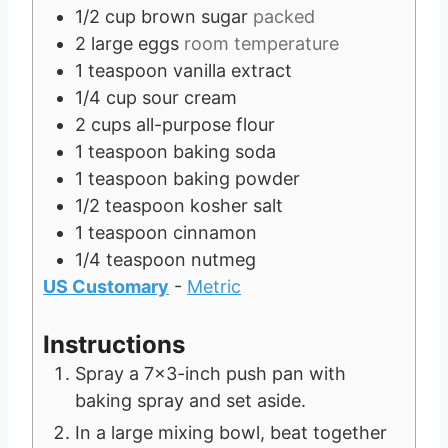
1/2
cup
brown sugar
packed
2
large eggs
room temperature
1
teaspoon
vanilla extract
1/4
cup
sour cream
2
cups
all-purpose flour
1
teaspoon
baking soda
1
teaspoon
baking powder
1/2
teaspoon
kosher salt
1
teaspoon
cinnamon
1/4
teaspoon
nutmeg
US Customary
-
Metric
Instructions
Spray a 7x3-inch push pan with
baking spray and set aside.
In a large mixing bowl, beat together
------------------------------------------------------------------------
## Exercise instructions
All entries above are to be restated exactly, with every image omitted.

## Answer space
1/2
cup
brown sugar
packed
2
large eggs
room temperature
1
teaspoon
vanilla extract
1/4
cup
sour cream
2
cups
all-purpose flour
1
teaspoon
baking soda
1
teaspoon
baking powder
1/2
teaspoon
kosher salt
1
teaspoon
cinnamon
1/4
teaspoon
nutmeg
US Customary
-
Metric
Instructions
Spray a 7x3-inch push pan with
baking spray and set aside.
In a large mixing bowl, beat together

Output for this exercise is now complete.